Fingers are crossed that the navy lace works out better (and that it isn’t 85 degrees on the day of the wedding).
After much deliberation and internal questioning over my guest of a wedding style dilemma, I went with my gut and ordered the top contender: the dark teal (navy in my book) DVF Zarita Lace Dress. I had also intended to order the dress that was runner-up in my head all day, the red Alice + Olivia Esme Ruched Dress, but then some late night activity had me second guessing this as my sure second choice. By way of backup, the Nicole Miller Open Back Jersey Sheath Dress had been running a steady third place (safety school position) if neither of these options work, but now it has easily slipped to fourth place. (See, Alison, I can depart from my comfort zone.)

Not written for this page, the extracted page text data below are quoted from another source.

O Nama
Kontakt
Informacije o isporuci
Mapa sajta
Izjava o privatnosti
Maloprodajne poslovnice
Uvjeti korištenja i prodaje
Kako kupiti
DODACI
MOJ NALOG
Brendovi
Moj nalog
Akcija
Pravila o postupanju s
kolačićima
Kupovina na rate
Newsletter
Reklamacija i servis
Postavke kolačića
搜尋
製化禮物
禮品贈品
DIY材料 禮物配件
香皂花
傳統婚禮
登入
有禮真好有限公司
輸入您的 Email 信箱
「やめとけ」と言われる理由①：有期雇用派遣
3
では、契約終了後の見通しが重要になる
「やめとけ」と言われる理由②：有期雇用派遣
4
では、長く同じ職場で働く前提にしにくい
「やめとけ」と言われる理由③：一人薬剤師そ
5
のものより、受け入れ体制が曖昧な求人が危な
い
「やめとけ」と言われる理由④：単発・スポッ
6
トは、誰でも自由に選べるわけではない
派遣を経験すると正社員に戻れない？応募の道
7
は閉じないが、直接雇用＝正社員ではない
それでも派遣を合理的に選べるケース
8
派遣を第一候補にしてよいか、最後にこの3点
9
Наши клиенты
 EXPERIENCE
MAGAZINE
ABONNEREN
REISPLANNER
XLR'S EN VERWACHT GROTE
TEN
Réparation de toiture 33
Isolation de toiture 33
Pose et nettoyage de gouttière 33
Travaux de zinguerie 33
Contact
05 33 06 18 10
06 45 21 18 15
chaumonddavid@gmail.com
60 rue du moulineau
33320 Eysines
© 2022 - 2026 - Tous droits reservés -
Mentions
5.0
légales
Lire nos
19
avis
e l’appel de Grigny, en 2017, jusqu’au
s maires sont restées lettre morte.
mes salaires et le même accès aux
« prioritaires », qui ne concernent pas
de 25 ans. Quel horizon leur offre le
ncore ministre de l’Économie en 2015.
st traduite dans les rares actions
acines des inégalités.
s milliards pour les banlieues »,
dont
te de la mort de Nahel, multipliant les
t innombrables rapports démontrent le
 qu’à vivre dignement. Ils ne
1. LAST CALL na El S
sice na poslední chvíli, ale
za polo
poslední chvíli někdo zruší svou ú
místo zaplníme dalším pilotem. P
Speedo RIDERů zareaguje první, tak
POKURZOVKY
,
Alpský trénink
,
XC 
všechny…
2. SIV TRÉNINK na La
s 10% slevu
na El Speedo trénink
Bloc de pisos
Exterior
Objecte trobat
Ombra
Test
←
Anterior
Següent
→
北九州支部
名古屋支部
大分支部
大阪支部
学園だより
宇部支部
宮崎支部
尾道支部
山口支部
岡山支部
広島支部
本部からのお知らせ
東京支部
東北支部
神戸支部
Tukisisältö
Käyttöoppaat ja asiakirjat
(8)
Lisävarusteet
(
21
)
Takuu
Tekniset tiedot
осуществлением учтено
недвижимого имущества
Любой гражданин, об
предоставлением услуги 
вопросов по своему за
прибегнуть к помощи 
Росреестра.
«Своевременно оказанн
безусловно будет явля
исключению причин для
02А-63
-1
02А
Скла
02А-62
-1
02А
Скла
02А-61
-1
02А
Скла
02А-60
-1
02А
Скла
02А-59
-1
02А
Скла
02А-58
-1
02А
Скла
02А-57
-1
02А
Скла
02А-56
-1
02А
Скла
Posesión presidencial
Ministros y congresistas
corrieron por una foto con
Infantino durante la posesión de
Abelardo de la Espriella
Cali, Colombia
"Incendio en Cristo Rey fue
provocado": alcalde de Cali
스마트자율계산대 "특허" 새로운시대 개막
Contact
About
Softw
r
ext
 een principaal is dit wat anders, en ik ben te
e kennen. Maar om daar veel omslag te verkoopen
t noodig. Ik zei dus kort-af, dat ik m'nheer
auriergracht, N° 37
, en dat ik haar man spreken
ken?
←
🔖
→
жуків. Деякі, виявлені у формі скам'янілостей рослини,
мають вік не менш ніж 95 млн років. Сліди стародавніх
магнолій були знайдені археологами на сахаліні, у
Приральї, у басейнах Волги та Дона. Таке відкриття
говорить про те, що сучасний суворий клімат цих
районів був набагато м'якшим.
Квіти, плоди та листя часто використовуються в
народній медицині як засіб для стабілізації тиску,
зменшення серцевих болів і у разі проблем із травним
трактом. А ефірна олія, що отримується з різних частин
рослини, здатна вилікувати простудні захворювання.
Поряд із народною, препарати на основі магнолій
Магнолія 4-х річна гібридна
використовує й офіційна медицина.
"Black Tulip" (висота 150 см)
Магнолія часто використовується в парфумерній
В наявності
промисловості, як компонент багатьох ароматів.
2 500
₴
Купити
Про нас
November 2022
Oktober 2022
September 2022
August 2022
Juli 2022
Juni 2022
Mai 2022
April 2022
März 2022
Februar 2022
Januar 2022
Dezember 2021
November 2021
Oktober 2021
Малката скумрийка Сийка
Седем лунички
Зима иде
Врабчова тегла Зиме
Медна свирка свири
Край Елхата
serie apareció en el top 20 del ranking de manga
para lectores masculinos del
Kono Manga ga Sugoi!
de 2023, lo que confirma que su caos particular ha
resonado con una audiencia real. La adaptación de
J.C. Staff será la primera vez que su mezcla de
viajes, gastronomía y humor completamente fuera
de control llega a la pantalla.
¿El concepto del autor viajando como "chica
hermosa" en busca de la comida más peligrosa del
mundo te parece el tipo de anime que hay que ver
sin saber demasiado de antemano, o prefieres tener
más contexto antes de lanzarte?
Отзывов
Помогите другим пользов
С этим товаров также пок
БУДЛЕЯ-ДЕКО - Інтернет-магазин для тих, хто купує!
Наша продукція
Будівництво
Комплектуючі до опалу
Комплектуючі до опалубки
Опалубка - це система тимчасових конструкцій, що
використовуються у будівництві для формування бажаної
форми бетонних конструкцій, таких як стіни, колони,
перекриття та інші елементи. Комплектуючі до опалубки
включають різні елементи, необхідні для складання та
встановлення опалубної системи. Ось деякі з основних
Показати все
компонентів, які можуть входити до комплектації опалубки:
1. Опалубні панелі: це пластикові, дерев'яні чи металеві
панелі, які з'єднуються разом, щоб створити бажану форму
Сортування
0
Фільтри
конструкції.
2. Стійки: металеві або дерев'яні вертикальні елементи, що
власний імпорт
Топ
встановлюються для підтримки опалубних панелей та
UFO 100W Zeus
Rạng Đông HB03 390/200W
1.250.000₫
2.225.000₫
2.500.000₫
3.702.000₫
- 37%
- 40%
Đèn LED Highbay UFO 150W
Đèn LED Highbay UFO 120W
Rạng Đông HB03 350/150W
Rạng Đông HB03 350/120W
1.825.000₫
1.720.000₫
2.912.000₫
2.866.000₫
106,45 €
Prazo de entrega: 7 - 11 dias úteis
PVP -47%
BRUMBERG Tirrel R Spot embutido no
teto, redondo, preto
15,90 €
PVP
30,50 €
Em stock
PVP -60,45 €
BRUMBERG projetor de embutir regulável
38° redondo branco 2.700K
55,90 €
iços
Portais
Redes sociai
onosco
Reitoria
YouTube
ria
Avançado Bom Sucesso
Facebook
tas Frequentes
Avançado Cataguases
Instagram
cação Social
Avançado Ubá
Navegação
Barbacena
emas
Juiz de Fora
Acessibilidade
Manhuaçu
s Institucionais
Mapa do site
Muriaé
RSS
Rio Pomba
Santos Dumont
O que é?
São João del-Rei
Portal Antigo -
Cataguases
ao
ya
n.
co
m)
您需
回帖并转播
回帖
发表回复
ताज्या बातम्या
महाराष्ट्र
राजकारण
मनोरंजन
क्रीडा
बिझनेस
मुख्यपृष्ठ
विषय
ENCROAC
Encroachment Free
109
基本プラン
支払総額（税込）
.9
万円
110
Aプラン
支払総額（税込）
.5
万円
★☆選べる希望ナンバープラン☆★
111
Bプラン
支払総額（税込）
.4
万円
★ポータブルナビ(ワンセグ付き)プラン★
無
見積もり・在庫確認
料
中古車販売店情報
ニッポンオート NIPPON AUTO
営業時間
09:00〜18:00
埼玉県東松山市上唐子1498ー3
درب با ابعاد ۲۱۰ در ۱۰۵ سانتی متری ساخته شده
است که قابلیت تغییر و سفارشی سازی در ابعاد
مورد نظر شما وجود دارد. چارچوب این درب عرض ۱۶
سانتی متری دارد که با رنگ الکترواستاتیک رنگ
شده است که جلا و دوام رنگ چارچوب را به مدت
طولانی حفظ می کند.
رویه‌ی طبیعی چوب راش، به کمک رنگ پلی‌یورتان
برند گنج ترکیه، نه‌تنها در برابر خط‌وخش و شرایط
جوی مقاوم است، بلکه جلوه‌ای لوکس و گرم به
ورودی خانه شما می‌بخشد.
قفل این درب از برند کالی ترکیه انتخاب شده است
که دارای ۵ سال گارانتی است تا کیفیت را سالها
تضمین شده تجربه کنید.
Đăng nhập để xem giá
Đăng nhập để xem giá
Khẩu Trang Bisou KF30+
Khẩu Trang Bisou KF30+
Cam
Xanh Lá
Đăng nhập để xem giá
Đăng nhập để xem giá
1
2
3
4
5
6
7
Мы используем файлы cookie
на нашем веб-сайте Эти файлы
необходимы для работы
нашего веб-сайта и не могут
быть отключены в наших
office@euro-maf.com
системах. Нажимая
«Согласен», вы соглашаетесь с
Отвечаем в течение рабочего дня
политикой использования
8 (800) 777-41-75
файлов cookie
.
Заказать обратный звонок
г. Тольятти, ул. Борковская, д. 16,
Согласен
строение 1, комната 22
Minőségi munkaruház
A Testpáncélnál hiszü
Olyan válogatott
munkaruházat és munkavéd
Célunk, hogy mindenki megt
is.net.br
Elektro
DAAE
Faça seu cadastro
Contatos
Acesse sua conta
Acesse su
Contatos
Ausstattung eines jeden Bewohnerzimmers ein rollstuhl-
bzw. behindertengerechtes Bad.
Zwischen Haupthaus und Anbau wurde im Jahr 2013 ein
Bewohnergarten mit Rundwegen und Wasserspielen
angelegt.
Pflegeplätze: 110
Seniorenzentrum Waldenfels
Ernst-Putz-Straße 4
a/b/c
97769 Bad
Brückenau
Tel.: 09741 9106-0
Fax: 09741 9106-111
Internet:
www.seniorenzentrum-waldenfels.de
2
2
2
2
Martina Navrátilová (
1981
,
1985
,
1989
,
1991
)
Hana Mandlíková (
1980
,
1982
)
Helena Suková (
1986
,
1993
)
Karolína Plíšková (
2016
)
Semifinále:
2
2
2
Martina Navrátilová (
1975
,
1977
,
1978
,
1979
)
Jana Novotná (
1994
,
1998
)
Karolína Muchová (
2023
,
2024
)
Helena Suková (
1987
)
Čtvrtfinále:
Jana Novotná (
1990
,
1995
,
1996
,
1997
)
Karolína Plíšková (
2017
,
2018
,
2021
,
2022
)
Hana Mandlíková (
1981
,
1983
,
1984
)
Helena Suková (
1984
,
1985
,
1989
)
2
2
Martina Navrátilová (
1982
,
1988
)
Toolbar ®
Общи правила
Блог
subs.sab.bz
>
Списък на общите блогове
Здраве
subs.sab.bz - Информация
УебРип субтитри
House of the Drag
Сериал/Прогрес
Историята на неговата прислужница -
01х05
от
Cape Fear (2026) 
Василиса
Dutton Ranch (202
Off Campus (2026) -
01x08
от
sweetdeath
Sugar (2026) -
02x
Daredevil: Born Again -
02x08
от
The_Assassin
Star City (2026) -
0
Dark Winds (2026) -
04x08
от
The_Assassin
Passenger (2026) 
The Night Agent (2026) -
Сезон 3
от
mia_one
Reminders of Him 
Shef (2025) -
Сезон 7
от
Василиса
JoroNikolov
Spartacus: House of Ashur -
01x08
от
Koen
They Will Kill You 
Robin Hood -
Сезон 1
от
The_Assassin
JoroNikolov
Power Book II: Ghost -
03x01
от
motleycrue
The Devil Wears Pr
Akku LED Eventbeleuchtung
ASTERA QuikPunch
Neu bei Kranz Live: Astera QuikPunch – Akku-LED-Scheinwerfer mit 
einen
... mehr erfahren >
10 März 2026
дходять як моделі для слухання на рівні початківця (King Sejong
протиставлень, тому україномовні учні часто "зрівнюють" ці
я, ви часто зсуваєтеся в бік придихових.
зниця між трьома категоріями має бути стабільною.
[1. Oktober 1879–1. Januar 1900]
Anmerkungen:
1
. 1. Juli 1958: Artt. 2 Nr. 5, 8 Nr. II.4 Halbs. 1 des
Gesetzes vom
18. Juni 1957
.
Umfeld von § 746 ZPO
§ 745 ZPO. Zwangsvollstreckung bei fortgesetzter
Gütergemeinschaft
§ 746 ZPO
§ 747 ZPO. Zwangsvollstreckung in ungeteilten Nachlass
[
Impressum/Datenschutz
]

What dress has jumped ranks to grab my attention? The Black Halo Alexandra Sheath Dress, pinned by two contributors, Elizabeth, a childhood friend I haven’t seen in probably 20 years (but she gets my style nonetheless) and KC, my DC fashion crush for her gorgeous yet effortless chic.
How did I narrow down 79 pins (with a few repeats) to a handful of dresses?
First I eliminated silhouettes that I didn’t think would be totally flattering on me (though I appreciate the aesthetic of the pinners who thought they would work on my frame). And while a number of orange dresses were presented as options, the shade didn’t feel right for the occasion. (And remember, green is my new orange.) I considered for about 45 seconds a totally budget-busting option suggested by Allie of Wardrobe Oxygen, but the financial planning gods mercifully ensured it’s no longer available in my size. (Although their rivals, the fashion gods, did in the process lead me to my future second wedding dress, if I ever go down that road again.)
I thought for a long time about the Xscape Ruffle Collar Stretch Satin Sheath Dress but I was afraid the taffeta combined with the style was too bridesmaid-y. I’d have considered it if I could have also bought these ridiculously out of the question shoes to go with it. Of these Prada pumps the financial planning gods would most certainly not approve.